Lord Beston was aware of a rising excitement that took all his self-discipline to control. ‘ You must tell me everything yourself, Zara. Right from the beginning.'

Zara moaned and for a moment Beston was afraid that she was going to lose consciousness.

‘Count Karolyi loved Sandor as if he was his own son. He always meant Valeni to be Sandor's.'

Lord Beston felt the blood throb in his temple. Dear God, what was she telling him? That the arrogant Hungarian was one of the old Count's by-blows?

‘If only he had adopted Sandor, then Povzervslay would have no claim to it …' She was crying again and her husband could scarcely prevent himself from shaking her shoulders.

‘Yes?' he prompted, leaning forward, his eyes gleaming with anticipation.

‘But he wouldn't. He loved our mother too much. He thought that if he adopted Sandor, news of his action would leak into society and then there would be speculation and gossip.'

‘Our
mother?' Beston repeated softly, hardly daring to breathe.

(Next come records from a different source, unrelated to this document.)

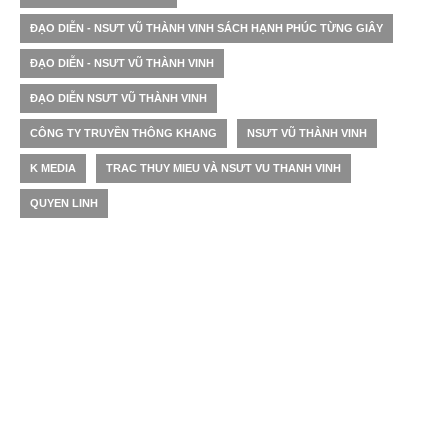
ĐẠO DIỄN - NSƯT VŨ THÀNH VINH SÁCH HẠNH PHÚC TỪNG GIÂY
ĐẠO DIỄN - NSƯT VŨ THÀNH VINH
ĐẠO DIỄN NSƯT VŨ THÀNH VINH
CÔNG TY TRUYỀN THÔNG KHANG
NSƯT VŨ THÀNH VINH
K MEDIA
TRAC THUY MIEU VÀ NSƯT VU THANH VINH
QUYEN LINH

Zara closed her eyes. She had feared this moment all her life, now there was a strange relief in saying:

‘There was no question of Count Karolyi adopting me. He gave me to Prince and Princess Katzinsky when I was only days old …'

Beston's breath hissed. ‘Your mother was Count Istvan's wife?'

‘But of course!' Her eyes flew open. Her husband was smiling. ‘But you knew that! You told me you knew!'

‘I know all I need to know,' he said with exultant satisfaction. ‘I know that you're not a Katzinsky but an illegitimate nobody. I know that you married me under false pretences and that I can now be freed of this marriage without any damage to my own reputation.' His teeth showed wolfishly as his smile widened. ‘ I know that your bastard brother has no right to the title he holds.'

Zara felt as if she was falling into a bottomless pit. A pit of her own making. ‘No!' she gasped, falling on to her knees before him. ‘Oh, promise me you will say nothing. Povzervslay is a man of blood and violence. His tenants live in mortal fear of him. He must not be allowed to wreak his wrath on Valeni tenants.'

Lord Beston picked up his silk hat and gloves. ‘ Povzervslay's actions are immaterial to me. However, honour demands that I inform him that he has been usurped.'

Zara flung her arms around his knees dementedly. ‘ It was Count Istvan's dying wish that Sandor inherit!'

‘Then he should have taken the precaution of legally adopting, and legally willing Valeni to your brother. As it is …' Beston shrugged his shoulders expressively and turned for the door, sending Zara sprawling.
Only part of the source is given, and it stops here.